Отдельная комната в отеле – звучит необычайно гуманно, не правда ли? Но поверьте, они вовсе не собирались создавать нам человеческие условия. Вместо того чтобы загнать нас, «видных людей», в ледяные бараки по двадцать человек в комнатушке, они предоставили нам сравнительно теплые номера в отеле, но при этом они руководствовались тонким расчетом. Получить от нас нужные сведения они намеревались, не прибегая к обычным избиениям и истязаниям, а применив более утонченную пытку – пытку полной изоляцией. Они ничего с нами не делали. Они просто поместили нас в вакуум, в пустоту, хорошо зная, что сильнее всего действует на душу человека одиночество. Полностью изолировав нас от внешнего мира, они ожидали, что внутреннее напряжение скорее, чем холод и плети, заставит нас заговорить.

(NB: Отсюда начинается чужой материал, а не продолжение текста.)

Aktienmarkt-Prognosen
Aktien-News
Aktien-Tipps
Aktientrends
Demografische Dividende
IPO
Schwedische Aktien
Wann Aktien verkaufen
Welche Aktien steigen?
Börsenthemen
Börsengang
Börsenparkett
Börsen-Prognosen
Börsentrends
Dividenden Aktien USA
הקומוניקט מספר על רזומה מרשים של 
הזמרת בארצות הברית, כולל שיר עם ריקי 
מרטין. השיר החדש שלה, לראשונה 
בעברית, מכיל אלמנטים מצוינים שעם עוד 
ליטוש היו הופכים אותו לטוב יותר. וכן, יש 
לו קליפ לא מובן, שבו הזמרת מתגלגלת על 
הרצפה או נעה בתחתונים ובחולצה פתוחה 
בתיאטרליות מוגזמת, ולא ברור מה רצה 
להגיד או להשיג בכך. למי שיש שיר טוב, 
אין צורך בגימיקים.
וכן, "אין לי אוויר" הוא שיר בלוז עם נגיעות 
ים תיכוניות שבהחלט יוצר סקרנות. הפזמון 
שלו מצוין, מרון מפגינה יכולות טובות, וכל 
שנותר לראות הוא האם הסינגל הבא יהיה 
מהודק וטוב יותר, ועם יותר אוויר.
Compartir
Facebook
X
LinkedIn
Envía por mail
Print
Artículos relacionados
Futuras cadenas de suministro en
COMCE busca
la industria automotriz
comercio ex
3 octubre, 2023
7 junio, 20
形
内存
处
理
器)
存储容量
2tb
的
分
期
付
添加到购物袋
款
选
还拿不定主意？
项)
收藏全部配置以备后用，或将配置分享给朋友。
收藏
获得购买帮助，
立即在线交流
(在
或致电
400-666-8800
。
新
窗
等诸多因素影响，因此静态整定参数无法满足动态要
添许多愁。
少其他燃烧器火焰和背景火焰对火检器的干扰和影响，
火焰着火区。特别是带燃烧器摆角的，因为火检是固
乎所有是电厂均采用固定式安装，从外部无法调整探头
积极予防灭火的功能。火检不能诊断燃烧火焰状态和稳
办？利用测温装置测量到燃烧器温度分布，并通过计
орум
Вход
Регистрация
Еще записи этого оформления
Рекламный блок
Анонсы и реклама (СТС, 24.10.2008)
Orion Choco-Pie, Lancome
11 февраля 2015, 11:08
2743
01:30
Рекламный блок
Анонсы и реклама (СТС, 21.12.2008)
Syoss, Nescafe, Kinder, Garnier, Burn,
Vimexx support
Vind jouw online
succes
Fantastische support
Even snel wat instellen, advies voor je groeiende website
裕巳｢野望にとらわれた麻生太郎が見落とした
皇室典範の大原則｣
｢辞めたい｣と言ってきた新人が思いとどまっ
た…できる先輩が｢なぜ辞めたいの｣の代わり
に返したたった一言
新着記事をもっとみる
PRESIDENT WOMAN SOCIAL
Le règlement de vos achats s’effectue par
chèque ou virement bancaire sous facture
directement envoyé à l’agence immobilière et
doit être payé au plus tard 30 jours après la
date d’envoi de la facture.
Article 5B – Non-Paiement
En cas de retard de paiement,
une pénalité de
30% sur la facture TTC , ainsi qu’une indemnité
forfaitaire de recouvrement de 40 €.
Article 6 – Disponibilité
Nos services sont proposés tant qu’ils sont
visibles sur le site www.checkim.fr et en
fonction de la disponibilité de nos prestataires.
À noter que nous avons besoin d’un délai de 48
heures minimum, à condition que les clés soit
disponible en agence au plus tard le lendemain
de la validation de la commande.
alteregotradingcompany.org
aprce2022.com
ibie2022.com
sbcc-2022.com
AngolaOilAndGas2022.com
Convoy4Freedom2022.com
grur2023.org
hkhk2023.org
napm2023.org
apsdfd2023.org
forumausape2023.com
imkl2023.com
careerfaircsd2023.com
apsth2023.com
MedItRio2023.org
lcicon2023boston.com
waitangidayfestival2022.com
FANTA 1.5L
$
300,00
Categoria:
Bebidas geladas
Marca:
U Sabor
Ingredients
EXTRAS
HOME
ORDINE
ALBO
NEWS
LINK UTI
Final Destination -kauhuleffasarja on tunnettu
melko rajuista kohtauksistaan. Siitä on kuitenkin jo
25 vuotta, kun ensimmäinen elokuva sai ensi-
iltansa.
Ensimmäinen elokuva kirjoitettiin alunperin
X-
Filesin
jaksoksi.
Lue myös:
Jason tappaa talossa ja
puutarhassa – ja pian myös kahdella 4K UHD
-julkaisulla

На первый взгляд комната, в которую меня поместили, не производила неприятного впечатления: в ней были дверь, стол, кровать, кресло, умывальник, зарешеченное окно. Но дверь была заперта днем и ночью; на столе – ни книг, ни газет, ни карандашей, ни бумаги; перед окном– кирпичная стена; мое «я» и мое тело находилось в пустоте. У меня отобрали все: часы – чтобы я не знал времени; карандаш – чтобы я не мог писать; перочинный нож – чтобы я не мог вскрыть вены; даже невинное утешение – сигареты были отняты у меня. Единственным человеческим существом, которое я мог видеть, был тюремный надзиратель, но ему запрещалось разговаривать со мной и отвечать на мои вопросы. Я не видел человеческих лиц, не слышал человеческих голосов, с утра и до ночи и с ночи до утра я не имел никакой пищи для глаз, для слуха и для остальных моих чувств. Я был наедине с самим собой и с немногими неодушевленными предметами – столом, кроватью, окном, умывальником. Я был один, как водолаз в батисфере, погруженный в черный океан безмолвия и притом смутно сознающий, что спасительный канат оборван и что его никогда не извлекут из этой безмолвной глубины…

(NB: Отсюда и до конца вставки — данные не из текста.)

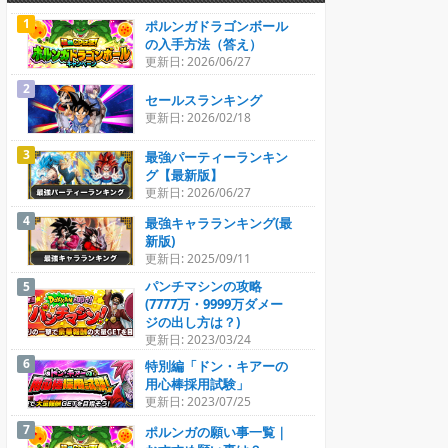
ポルンガドラゴンボール
の入手方法（答え）
更新日: 2026/06/27
セールスランキング
更新日: 2026/02/18
最強パーティーランキン
グ【最新版】
更新日: 2026/06/27
最強キャラランキング(最
新版)
更新日: 2025/09/11
パンチマシンの攻略
(7777万・9999万ダメー
ジの出し方は？)
更新日: 2023/03/24
特別編「ドン・キアーの
用心棒採用試験」
更新日: 2023/07/25
ポルンガの願い事一覧｜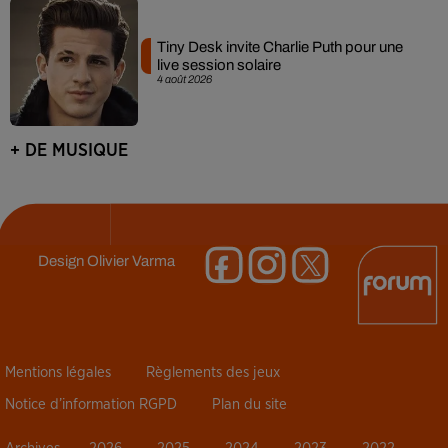
Tiny Desk invite Charlie Puth pour une
live session solaire
4 août 2026
+ DE MUSIQUE
Design
Olivier Varma
Mentions légales
Règlements des jeux
Notice d’information RGPD
Plan du site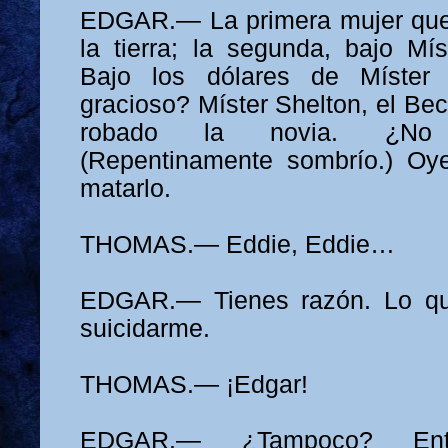
EDGAR.— La primera mujer qu
la tierra; la segunda, bajo Mís
Bajo los dólares de Míster
gracioso? Míster Shelton, el Be
robado la novia. ¿No
(Repentinamente sombrío.) Oy
matarlo.
THOMAS.— Eddie, Eddie…
EDGAR.— Tienes razón. Lo qu
suicidarme.
THOMAS.— ¡Edgar!
EDGAR.— ¿Tampoco? En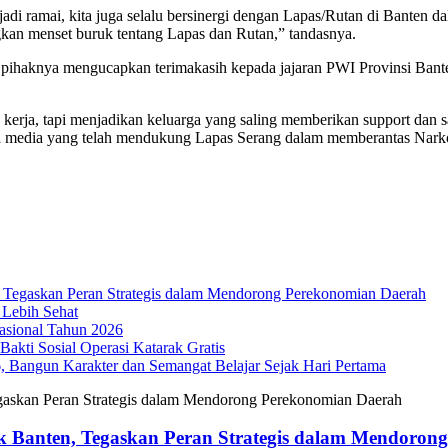
i ramai, kita juga selalu bersinergi dengan Lapas/Rutan di Banten dala
an menset buruk tentang Lapas dan Rutan,” tandasnya.
 pihaknya mengucapkan terimakasih kepada jajaran PWI Provinsi Bant
kerja, tapi menjadikan keluarga yang saling memberikan support dan s
ara media yang telah mendukung Lapas Serang dalam memberantas Nark
Tegaskan Peran Strategis dalam Mendorong Perekonomian Daerah
 Lebih Sehat
sional Tahun 2026
akti Sosial Operasi Katarak Gratis
Bangun Karakter dan Semangat Belajar Sejak Hari Pertama
 Banten, Tegaskan Peran Strategis dalam Mendoron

Я ничего не делал, ничего не слышал, ничего не видел. Особенно по ночам. Это была пустота без времени и пространства. Можно было ходить из угла в угол, и за тобой все время следовали твои мысли. Туда и обратно, туда и обратно… Но даже мыслям нужна какая-то точка опоры, иначе они начнут бессмысленно кружиться вокруг самих себя: они тоже не выносят пустоты. С утра и до вечера ты все ждал чего-то, но ничего не случалось. Ты ждал, ждал – и ничего не происходило. И так все ждешь, ждешь, все думаешь, думаешь, думаешь, пока не начинает ломить в висках. Ничего. Ты по-прежнему один. Один. Один…

Так продолжалось две недели. Я жил вне времени, вне жизни. Если б началась война, я б никогда не узнал об этом: мой мир ограничивался столом, дверью, кроватью, умывальником, креслом, окном, стенами. Каждый раз, когда я смотрел на обои, мне казалось, что кто-то повторяет их зигзагообразный рисунок стальным резцом у меня в мозгу.

Наконец начались допросы. Вызывали внезапно – я не знал, днем то было или ночью. Идти приходилось неизвестно куда, через несколько коридоров. Потом нужно было ждать неизвестно где. Наконец вы оказывались перед столом, за которым сидели двое в форме.